(Information shown Opens)

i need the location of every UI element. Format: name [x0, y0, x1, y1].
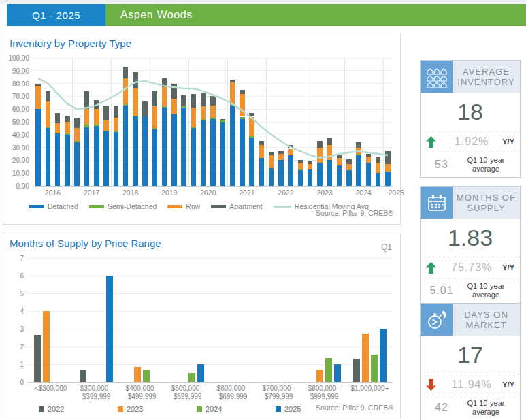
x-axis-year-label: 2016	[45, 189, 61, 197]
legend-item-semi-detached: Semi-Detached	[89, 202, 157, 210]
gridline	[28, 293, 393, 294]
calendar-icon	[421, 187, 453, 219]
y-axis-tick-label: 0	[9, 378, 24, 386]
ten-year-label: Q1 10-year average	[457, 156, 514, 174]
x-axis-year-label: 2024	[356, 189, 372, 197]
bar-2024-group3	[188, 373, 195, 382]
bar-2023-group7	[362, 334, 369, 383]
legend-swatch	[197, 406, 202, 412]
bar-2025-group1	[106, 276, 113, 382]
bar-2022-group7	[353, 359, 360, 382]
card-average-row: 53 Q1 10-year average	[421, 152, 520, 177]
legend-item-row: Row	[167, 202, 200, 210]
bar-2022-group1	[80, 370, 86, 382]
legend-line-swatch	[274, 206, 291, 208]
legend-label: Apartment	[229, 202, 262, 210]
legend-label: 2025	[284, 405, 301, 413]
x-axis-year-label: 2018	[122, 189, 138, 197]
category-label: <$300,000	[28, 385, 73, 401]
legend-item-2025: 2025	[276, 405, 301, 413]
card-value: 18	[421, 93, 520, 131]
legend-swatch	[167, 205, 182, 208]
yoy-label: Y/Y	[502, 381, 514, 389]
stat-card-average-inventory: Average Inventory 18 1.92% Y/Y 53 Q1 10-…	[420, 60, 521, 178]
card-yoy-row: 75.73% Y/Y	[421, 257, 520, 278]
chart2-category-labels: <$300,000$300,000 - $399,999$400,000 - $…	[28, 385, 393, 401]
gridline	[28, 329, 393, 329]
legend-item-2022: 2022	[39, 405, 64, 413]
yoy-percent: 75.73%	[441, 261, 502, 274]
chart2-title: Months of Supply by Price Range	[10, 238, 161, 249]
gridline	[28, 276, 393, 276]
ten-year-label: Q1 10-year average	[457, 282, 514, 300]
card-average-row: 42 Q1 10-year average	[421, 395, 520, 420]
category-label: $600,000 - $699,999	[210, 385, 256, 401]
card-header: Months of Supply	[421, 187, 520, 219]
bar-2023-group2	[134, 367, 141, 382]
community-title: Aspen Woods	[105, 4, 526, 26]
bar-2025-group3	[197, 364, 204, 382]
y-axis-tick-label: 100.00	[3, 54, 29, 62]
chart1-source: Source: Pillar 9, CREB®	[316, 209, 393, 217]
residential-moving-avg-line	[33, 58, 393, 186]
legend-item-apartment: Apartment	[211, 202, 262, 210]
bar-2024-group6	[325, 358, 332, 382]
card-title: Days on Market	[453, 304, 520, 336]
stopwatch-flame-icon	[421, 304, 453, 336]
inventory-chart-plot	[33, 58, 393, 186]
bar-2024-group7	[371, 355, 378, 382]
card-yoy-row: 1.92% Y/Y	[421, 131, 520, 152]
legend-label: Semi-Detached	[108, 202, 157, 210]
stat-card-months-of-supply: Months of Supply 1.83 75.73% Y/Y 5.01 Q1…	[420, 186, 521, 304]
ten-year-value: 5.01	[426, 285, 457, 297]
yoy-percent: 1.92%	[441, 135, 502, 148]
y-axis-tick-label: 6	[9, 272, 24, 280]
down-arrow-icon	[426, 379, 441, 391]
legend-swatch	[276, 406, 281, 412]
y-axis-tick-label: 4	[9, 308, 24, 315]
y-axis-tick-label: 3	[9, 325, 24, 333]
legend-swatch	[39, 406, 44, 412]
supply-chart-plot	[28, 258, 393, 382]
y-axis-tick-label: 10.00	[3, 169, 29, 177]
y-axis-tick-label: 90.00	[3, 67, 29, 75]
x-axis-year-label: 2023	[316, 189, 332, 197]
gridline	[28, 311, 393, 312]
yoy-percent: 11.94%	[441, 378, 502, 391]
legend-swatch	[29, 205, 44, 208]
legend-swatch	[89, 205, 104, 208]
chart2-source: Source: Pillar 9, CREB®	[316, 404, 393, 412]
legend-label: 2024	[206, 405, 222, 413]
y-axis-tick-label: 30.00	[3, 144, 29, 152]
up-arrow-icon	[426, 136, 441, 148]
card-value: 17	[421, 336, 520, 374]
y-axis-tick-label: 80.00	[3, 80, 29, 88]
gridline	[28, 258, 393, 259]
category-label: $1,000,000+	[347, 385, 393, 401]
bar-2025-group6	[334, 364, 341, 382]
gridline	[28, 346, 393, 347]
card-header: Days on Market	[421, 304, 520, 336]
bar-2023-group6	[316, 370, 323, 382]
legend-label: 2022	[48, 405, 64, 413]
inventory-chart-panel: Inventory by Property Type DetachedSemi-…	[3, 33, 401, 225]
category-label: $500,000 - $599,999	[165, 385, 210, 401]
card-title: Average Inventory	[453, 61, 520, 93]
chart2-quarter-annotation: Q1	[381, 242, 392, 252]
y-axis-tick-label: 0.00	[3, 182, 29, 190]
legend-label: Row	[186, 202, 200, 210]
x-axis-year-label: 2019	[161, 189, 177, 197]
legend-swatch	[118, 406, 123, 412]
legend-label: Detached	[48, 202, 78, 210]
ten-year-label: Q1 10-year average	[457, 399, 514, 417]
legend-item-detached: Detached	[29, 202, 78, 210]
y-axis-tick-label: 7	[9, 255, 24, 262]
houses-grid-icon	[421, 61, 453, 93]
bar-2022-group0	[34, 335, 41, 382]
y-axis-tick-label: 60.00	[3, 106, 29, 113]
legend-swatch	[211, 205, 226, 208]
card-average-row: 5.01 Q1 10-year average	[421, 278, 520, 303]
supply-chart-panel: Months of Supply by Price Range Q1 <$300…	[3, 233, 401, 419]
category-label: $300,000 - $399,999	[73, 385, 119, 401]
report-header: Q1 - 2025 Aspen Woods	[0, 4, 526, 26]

(Information shown Closes)

Work item: With "Pillar" as the word to match, copy each line of the records that has it.

Task solution:
chart1-source: Source: Pillar 9, CREB®	[316, 209, 393, 217]
chart2-source: Source: Pillar 9, CREB®	[316, 404, 393, 412]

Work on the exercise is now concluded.